UPDATED November 2, 2020

BY Henry Gold

IN Founder's Thoughts

no comments

UPDATED November 2, 2020

BY Henry Gold

IN Founder's Thoughts

no comments

A New Book About Leonard Cohen, Friendship and TDA

 

“There is a crack in everything. That’s how the light gets in.” – Leonard Cohen

Leonard

Leonard Cohen and I did not share much but we both went to Montreal’s McGill University and walked through some of the same buildings, though he was there a generation before me. Apparently, when Cohen was at McGill, he ran to become President of the Debating Society. The story goes that once he got elected, his first act as the President was going to be to ban debating. I no longer recall whether I read or heard this somewhere, but often on my travels around the world, whether on TDA cycling tours or even hitchhiking through Europe when I was 19 years old, I entertained my listeners with that story.

Friendship

Michael Posner

I met Michael Posner when he was a reporter for Maclean’s magazine in the 1980s. I was running a small NGO that worked in the Horn of Africa and Michael contacted me to do an interview about what was going on there. We became friends, then collaborators on films scripts that we tried to sell to Hollywood, and eventually even better friends. In early 2002, I told Michael that I had decided to go ahead and organize a bicycle tour from Cairo to Cape Town, an idea he had found wonderfully adventurous the first time I mentioned it to him a decade earlier. I invited Michael for coffee to get some advice on how to spread the word and get some publicity. By this time, Michael had moved on with his career, writing a few books but also working with The Globe and Mail, Canada’s premier daily newspaper. To my complete and unexpected surprise, Michael proclaimed, “It’s a great story, I will get you an article in the Globe”. Michael recounts these events in a video we made in 2019.

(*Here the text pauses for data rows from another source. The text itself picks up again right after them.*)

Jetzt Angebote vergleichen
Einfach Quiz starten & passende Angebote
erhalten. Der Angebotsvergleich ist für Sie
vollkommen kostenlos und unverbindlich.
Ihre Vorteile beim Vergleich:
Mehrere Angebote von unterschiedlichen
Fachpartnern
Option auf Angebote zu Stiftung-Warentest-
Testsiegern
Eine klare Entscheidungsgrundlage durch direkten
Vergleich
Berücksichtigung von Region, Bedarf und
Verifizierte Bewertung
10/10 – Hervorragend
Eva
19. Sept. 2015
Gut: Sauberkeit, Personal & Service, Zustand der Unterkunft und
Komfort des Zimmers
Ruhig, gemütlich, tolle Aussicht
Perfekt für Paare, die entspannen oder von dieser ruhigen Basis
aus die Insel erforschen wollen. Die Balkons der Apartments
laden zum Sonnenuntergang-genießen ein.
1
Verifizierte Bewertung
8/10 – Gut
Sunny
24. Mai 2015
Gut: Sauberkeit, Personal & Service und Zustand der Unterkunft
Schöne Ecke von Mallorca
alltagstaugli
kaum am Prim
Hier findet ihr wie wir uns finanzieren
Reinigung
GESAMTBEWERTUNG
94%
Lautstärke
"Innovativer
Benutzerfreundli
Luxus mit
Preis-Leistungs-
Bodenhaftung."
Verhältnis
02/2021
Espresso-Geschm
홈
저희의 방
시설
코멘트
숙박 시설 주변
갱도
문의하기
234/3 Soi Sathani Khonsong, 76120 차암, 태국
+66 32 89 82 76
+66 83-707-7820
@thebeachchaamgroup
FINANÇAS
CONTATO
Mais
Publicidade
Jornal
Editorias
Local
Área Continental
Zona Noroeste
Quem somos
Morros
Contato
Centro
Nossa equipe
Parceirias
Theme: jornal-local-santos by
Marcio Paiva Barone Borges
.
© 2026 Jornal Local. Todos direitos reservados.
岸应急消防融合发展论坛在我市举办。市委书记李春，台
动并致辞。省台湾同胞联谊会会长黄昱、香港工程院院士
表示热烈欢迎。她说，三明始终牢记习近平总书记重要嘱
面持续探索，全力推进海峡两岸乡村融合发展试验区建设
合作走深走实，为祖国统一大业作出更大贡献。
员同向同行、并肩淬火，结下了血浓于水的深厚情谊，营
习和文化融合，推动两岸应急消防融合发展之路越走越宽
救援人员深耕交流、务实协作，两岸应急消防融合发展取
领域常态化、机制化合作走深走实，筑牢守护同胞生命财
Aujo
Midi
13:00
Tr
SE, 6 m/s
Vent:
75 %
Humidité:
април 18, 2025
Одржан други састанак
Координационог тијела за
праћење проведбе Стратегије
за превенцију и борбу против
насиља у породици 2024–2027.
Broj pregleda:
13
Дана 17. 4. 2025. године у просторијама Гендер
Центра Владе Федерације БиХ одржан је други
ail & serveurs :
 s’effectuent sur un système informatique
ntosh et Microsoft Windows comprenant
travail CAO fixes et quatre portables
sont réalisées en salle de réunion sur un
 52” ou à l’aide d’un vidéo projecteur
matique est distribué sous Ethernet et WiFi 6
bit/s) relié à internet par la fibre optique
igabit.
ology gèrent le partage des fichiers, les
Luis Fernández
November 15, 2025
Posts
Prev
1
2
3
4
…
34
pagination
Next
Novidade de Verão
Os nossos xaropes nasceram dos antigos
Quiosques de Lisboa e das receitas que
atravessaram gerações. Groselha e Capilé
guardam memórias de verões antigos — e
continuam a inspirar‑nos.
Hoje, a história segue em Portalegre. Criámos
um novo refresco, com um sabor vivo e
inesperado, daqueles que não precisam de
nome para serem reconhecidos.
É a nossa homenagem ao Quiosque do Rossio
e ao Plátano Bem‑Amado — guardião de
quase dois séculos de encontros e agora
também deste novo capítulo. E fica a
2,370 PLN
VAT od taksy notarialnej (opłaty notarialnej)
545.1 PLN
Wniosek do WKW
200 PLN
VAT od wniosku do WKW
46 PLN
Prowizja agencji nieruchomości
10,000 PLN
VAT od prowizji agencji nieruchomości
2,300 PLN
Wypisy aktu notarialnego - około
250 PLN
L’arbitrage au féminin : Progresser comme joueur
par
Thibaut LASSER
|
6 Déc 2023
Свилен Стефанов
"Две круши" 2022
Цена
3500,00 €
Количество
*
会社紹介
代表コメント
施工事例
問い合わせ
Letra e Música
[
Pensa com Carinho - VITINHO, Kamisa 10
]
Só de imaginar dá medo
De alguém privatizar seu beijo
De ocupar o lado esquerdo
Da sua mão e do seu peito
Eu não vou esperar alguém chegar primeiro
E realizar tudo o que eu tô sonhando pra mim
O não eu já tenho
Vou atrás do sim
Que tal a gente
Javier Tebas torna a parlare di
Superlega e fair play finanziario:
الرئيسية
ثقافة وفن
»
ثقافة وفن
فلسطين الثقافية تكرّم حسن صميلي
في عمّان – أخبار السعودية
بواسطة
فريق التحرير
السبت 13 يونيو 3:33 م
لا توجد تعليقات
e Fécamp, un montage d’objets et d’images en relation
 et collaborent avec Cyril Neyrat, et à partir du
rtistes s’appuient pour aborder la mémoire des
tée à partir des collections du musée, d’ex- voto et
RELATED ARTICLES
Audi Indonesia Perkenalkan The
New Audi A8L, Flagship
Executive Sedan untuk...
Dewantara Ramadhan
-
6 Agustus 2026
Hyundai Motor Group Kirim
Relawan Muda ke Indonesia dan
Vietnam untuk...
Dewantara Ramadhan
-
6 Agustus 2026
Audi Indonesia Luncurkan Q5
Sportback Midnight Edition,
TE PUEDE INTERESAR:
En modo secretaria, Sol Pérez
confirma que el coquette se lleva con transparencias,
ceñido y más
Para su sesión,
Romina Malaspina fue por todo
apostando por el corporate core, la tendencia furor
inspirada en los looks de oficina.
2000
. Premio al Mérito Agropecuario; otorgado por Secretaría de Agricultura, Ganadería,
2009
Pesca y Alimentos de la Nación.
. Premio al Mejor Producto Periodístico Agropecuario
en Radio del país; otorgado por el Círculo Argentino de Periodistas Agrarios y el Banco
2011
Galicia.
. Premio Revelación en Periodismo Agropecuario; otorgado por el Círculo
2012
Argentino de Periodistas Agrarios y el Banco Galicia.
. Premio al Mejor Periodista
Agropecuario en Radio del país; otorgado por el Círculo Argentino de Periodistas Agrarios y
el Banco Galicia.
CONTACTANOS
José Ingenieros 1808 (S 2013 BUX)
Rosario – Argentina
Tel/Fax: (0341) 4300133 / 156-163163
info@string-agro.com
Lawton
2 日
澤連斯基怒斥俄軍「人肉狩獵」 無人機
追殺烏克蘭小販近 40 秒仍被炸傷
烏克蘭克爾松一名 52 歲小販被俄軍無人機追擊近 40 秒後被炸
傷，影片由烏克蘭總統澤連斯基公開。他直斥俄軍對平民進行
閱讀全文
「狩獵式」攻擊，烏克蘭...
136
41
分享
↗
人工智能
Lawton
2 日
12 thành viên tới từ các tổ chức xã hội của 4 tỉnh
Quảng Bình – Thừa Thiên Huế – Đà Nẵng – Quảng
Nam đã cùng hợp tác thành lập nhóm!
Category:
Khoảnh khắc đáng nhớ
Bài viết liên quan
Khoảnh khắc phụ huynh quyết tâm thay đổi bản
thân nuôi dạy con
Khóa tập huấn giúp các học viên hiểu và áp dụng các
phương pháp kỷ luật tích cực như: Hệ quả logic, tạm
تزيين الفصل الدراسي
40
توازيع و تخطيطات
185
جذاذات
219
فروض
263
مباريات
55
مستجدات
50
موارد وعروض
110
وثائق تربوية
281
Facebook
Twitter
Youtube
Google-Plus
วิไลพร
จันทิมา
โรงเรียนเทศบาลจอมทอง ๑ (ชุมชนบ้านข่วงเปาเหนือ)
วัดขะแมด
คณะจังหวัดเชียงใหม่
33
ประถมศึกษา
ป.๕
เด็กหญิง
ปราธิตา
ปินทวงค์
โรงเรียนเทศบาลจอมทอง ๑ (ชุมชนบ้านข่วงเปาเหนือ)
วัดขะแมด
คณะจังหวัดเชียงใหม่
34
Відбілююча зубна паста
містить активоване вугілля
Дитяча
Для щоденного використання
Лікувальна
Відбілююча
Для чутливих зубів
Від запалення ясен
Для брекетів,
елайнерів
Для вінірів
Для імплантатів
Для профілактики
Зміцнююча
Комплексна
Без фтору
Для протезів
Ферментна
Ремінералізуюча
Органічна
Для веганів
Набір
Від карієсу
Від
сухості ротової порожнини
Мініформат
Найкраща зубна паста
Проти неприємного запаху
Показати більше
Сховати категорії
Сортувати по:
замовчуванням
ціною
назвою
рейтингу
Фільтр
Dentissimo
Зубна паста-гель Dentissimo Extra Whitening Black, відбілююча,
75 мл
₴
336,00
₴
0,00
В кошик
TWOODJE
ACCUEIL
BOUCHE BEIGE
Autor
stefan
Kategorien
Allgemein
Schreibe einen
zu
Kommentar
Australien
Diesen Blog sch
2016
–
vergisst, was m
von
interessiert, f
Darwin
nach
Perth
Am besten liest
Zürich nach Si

I found the whole thing hard to believe. After all, why would a story about two guys trying to cycle across Africa from Cairo to Cape Town be worthy of an article in Canada’s leading paper? In fact, I asked Michael not to humour me but he insisted that once we were ready to announce the trip, I should let him know. He would then interview my then business partner and me. A couple of months later, Michael arrived with a photographer, interviewed us and told me that we will be on the front page of the weekend edition. On the appropriate Saturday, around 9AM, I received phone call from Michael. He was very apologetic but I had some previous experience with the media and knew that a writer is not the person that decides whether a story runs or not. So I told Michael, it’s ok, as he repeated how sorry he was. He said “you are not on page one” and then he blurted “you are on page three.” The rest is history. Within 24 hours, we had emails from as far away as Australia and Japan, from riders wanting to join the inaugural tour. The trust and credibility that Michael and the Globe gave us, more than anything else, allowed for the possibility of the tour and thus our company to happen.

The Book

Years go by and Michael and I are still good friends, periodically meeting to have a coffee or a meal, or at a family gathering where we talk about the world, conspiracies – one of Michael favoured subjects – when will he join one of our tours and, of course, his work. For the last four years Michael’s life has been taken over by a project, or rather a book, that was growing from month to month, to the point that some of us close to him thought of it more of an obsession and started worrying about him. The amount of material grew and grew, there was no publisher and Michael was spending a lot of his money on research and travel for the book. But then suddenly, Michael’s agent died and a publisher who had originally rejected the manuscript changed their mind and a deal was struck. It has been a long journey but this month the book “Leonard Cohen, Untold Stories: The Early Years” – is out. I should clarify, the first volume is out!

One of the first questions I asked Michael now that the book was out was, do you know if Leonard was a cyclist? Is there a photo of Leonard on a bike? In response, he sent me a shot of the troubadour on a tricycle.  So apparently there is no testimony – visual or oral – that Leonard, unlike another troubadour Bob Dylan, was a cyclist. Nevertheless, I believe he was a cyclist, at least in spirit. Who else would pen the line: “Like a bird on a wire, like a drunk in a midnight choir, I have tried in my way to be free.” He was also a wanderer and, at least to me, a kindred spirit. At times, when on our tours, things weren’t going too well (and some of you will remember those days very well), I would recall Cohen’s words: “When things get really bad, just raise your glass and stamp your feet and do a little jig. That’s about all you can do.” Something that applies also to the situation that we, and much of the world, find ourselves right now.